# First breeding of cross breed Flemish Giant doe



## FG Rabbit (May 5, 2010)

Hi,

I live in Jamaica West Indies. I have 2 half breed Flemish Giant does. One has Checkard father and the other Angora father. They are 6 months old. Is it ok to start breeding them at that age?

Thanks in Advance.
Foffester


----------



## BlueCamasRabbitry (May 5, 2010)

I will move this to the rabbitry where you will get more answers.  

Emily


----------



## Inle_Rabbitry (May 6, 2010)

Generally, for the giant breeds, it's best to wait untill they are around 9 months old to start breeding them.


----------



## FG Rabbit (May 6, 2010)

Thanks, but can it be done and not encounter any major problems?


----------



## Rattiemattiesrattery (May 6, 2010)

Why risk it?

From what I have read it's best to bred the giants at either 8 months or 14lbs.

However if they are mixed why breed them at all?


----------



## TinysMom (May 6, 2010)

*FG Rabbit wrote: *


> Thanks, but can it be done and not encounter any major problems?
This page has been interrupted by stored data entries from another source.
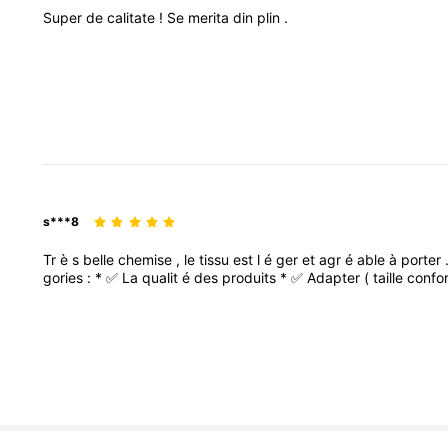
Super
de
calitate
!
Se
merita
din
plin
.
s***8
Tr
è
s
belle
chemise
,
le
tissu
est
l
é
ger
et
agr
é
able
à
porter
gories
:
*
✅
La
qualit
é
des
produits
*
✅
Adapter
(
taille
conf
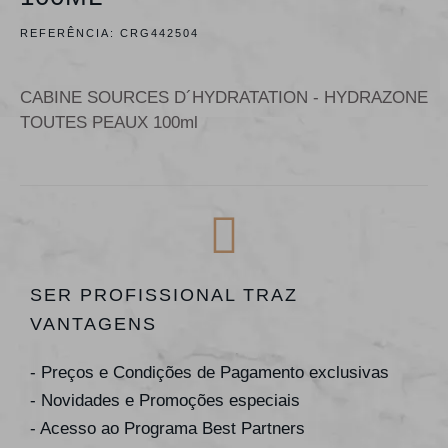
REFERÊNCIA:
CRG442504
CABINE SOURCES D´HYDRATATION - HYDRAZONE
TOUTES PEAUX 100ml
SER PROFISSIONAL TRAZ
VANTAGENS
- Preços e Condições de Pagamento exclusivas
- Novidades e Promoções especiais
- Acesso ao Programa Best Partners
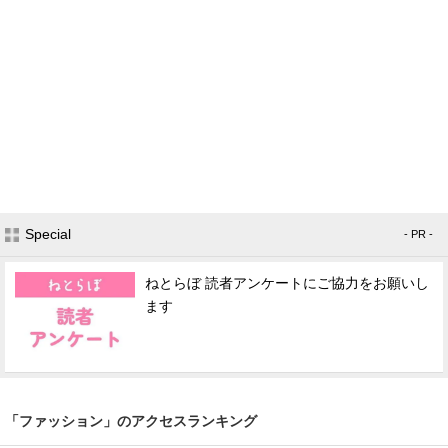
Special
- PR -
ねとらぼ 読者アンケートにご協力をお願いし
ます
「ファッション」のアクセスランキング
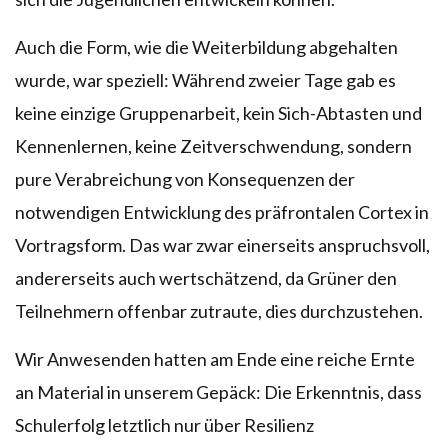
Auch die Form, wie die Weiterbildung abgehalten
wurde, war speziell: Während zweier Tage gab es
keine einzige Gruppenarbeit, kein Sich-Abtasten und
Kennenlernen, keine Zeitverschwendung, sondern
pure Verabreichung von Konsequenzen der
notwendigen Entwicklung des präfrontalen Cortex in
Vortragsform. Das war zwar einerseits anspruchsvoll,
andererseits auch wertschätzend, da Grüner den
Teilnehmern offenbar zutraute, dies durchzustehen.
Wir Anwesenden hatten am Ende eine reiche Ernte
an Material in unserem Gepäck: Die Erkenntnis, dass
Schulerfolg letztlich nur über Resilienz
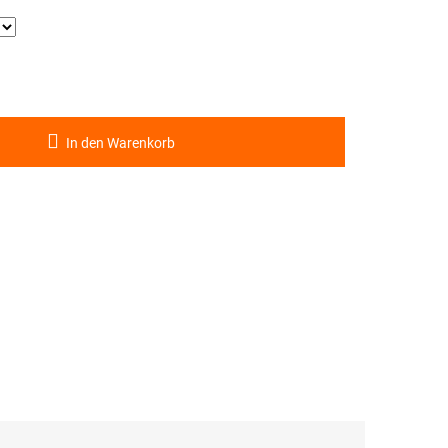
In den Warenkorb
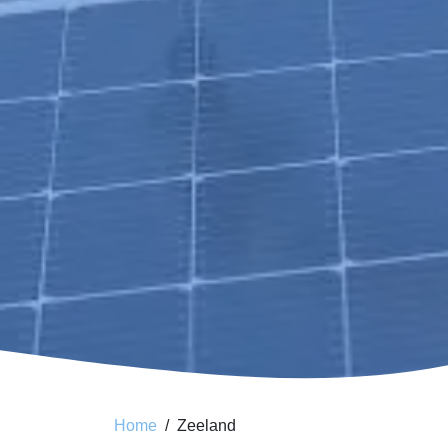
Home
Zeeland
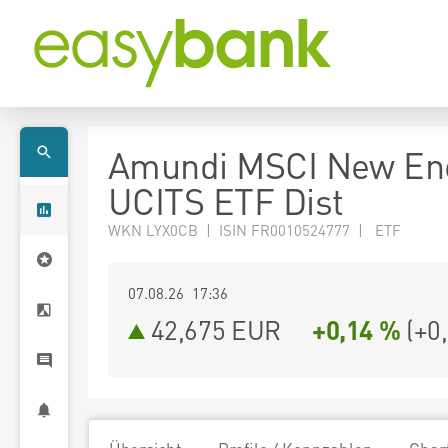
Amundi MSCI New En
UCITS ETF Dist
WKN LYX0CB | ISIN FR0010524777 | ETF
07.08.26 17:36
42,675
EUR
+0,14 %
(
+0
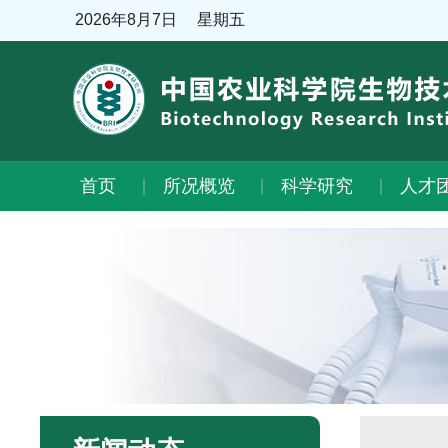
2026年8月7日
星期五
首页
所况概览
科学研究
人才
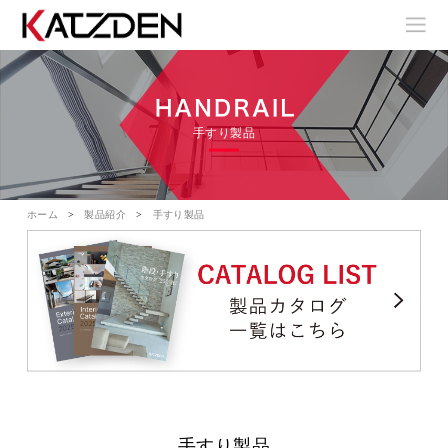
手すり製品
ホーム
製品紹介
手すり製品
手すり製品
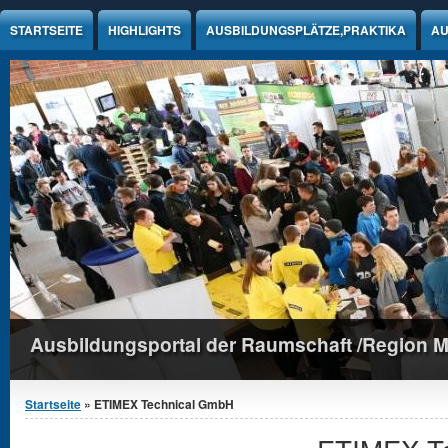
Jump to Content
STARTSEITE
HIGHLIGHTS
AUSBILDUNGSPLÄTZE,PRAKTIKA
AU
Ausbildungsportal der Raumschaft /Region 
Sie sind hier
Startseite
» ETIMEX Technical GmbH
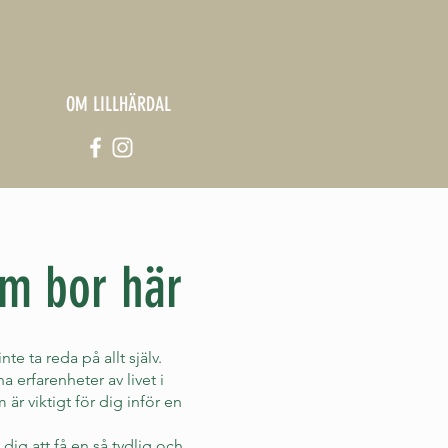
OM LILLHÄRDAL
om bor här
te ta reda på allt själv.
 erfarenheter av livet i
 är viktigt för dig inför en
a dig att få en så tydlig och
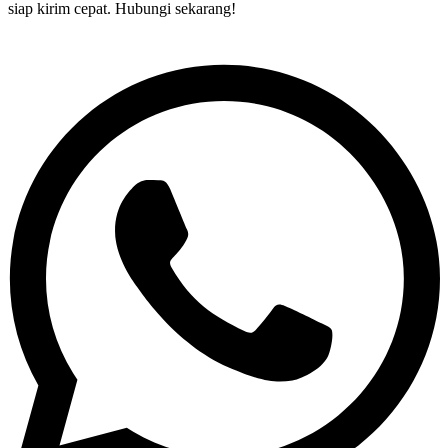
siap kirim cepat. Hubungi sekarang!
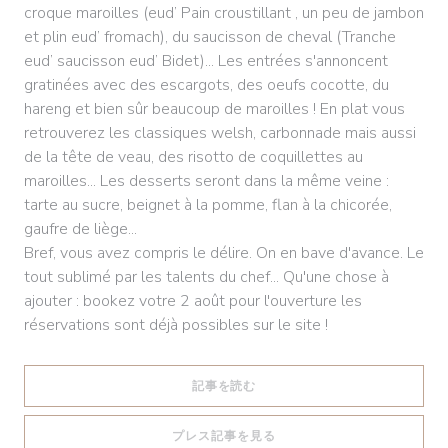
croque maroilles (eud’ Pain croustillant , un peu de jambon
et plin eud’ fromach), du saucisson de cheval (Tranche
eud’ saucisson eud’ Bidet)... Les entrées s'annoncent
gratinées avec des escargots, des oeufs cocotte, du
hareng et bien sûr beaucoup de maroilles ! En plat vous
retrouverez les classiques welsh, carbonnade mais aussi
de la tête de veau, des risotto de coquillettes au
maroilles... Les desserts seront dans la même veine :
tarte au sucre, beignet à la pomme, flan à la chicorée,
gaufre de liège...
Bref, vous avez compris le délire. On en bave d'avance. Le
tout sublimé par les talents du chef... Qu'une chose à
ajouter : bookez votre 2 août pour l'ouverture les
réservations sont déjà possibles sur le site !
((新しいウィンドウで開きます))
記事を読む
((新しいウィンドウで開きます
プレス記事を見る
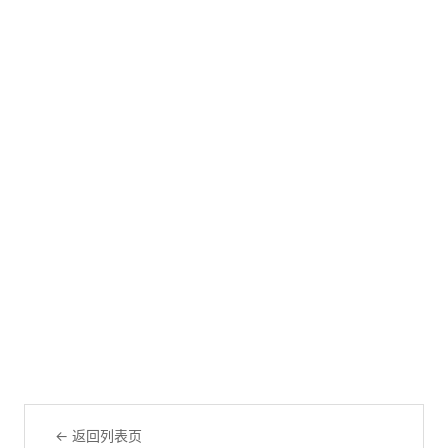
← 返回列表页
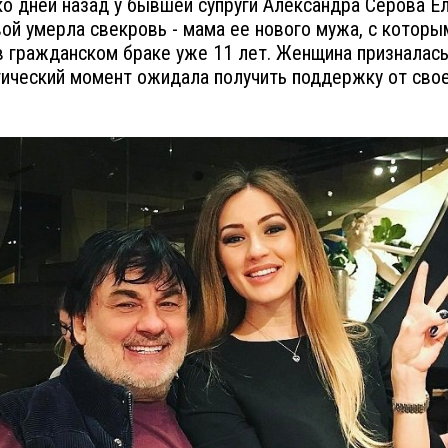
о дней назад у бывшей супруги Александра Серова Е
ой умерла свекровь - мама ее нового мужа, с которы
в гражданском браке уже 11 лет. Женщина призналась,
гический момент ожидала получить поддержку от сво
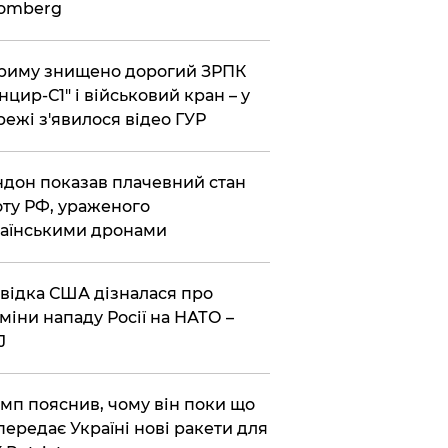
oomberg
риму знищено дорогий ЗРПК
нцир-С1" і військовий кран – у
ежі з'явилося відео ГУР
дон показав плачевний стан
ту РФ, ураженого
аїнськими дронами
відка США дізналася про
міни нападу Росії на НАТО –
J
мп пояснив, чому він поки що
передає Україні нові ракети для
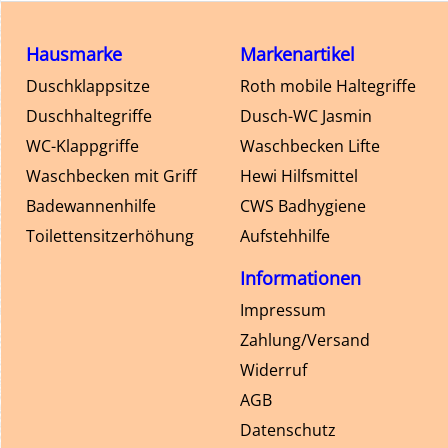
Hausmarke
Markenartikel
Duschklappsitze
Roth mobile Haltegriffe
Duschhaltegriffe
Dusch-WC Jasmin
WC-Klappgriffe
Waschbecken Lifte
Waschbecken mit Griff
Hewi Hilfsmittel
Badewannenhilfe
CWS Badhygiene
Toilettensitzerhöhung
Aufstehhilfe
Informationen
Impressum
Zahlung/Versand
Widerruf
AGB
Datenschutz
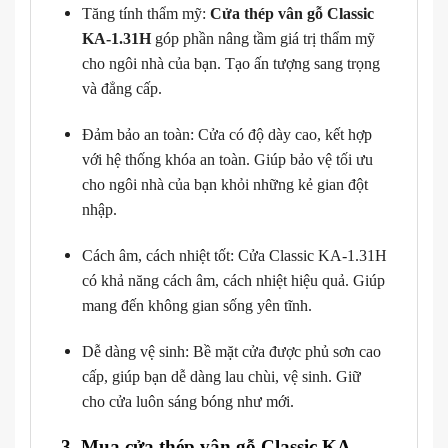
Tăng tính thẩm mỹ:
Cửa thép vân gỗ Classic
KA-1.31H
góp phần nâng tầm giá trị thẩm mỹ
cho ngôi nhà của bạn. Tạo ấn tượng sang trọng
và đẳng cấp.
Đảm bảo an toàn: Cửa có độ dày cao, kết hợp
với hệ thống khóa an toàn. Giúp bảo vệ tối ưu
cho ngôi nhà của bạn khỏi những kẻ gian đột
nhập.
Cách âm, cách nhiệt tốt: Cửa Classic KA-1.31H
có khả năng cách âm, cách nhiệt hiệu quả. Giúp
mang đến không gian sống yên tĩnh.
Dễ dàng vệ sinh: Bề mặt cửa được phủ sơn cao
cấp, giúp bạn dễ dàng lau chùi, vệ sinh. Giữ
cho cửa luôn sáng bóng như mới.
3. Mua cửa thép vân gỗ Classic KA-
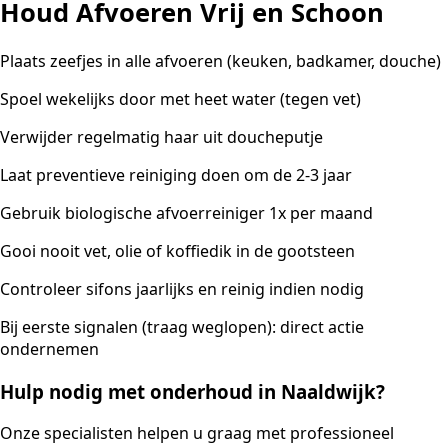
Houd Afvoeren Vrij en Schoon
Plaats zeefjes in alle afvoeren (keuken, badkamer, douche)
Spoel wekelijks door met heet water (tegen vet)
Verwijder regelmatig haar uit doucheputje
Laat preventieve reiniging doen om de 2-3 jaar
Gebruik biologische afvoerreiniger 1x per maand
Gooi nooit vet, olie of koffiedik in de gootsteen
Controleer sifons jaarlijks en reinig indien nodig
Bij eerste signalen (traag weglopen): direct actie
ondernemen
Hulp nodig met onderhoud in Naaldwijk?
Onze specialisten helpen u graag met professioneel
Most likely it can be done - but at the ages recommended above. Your rabbits are still too young.

Why will you be breeding mixed breeds? Are there no flemish giants available there?

Good luck with your breeding - I know it is hard to wait until they're old enough but it really is best to wait until they're the size recommended or 9 months old.

I breed flemish and I know how hard it can be to wait...


----------



## FG Rabbit (May 6, 2010)

Thanks again. Can't seem to find any full breed Flemish Giants. Jamaica's rabbit population has declined a lot in recent times. So i will be crossing one with Checkerd and the other with a Chinchilla. I will however try to wait.
Forrester


----------



## Jaded (May 6, 2010)

I would wait until she is atless 9 months old when shes ready.


----------



## The Turtle (May 14, 2010)

You will likely get some very odd-looking kits regardless of the age. Still, for Flemish, wait until they're 9 months, but don't wait past 13 or 14 months for first breeding.


----------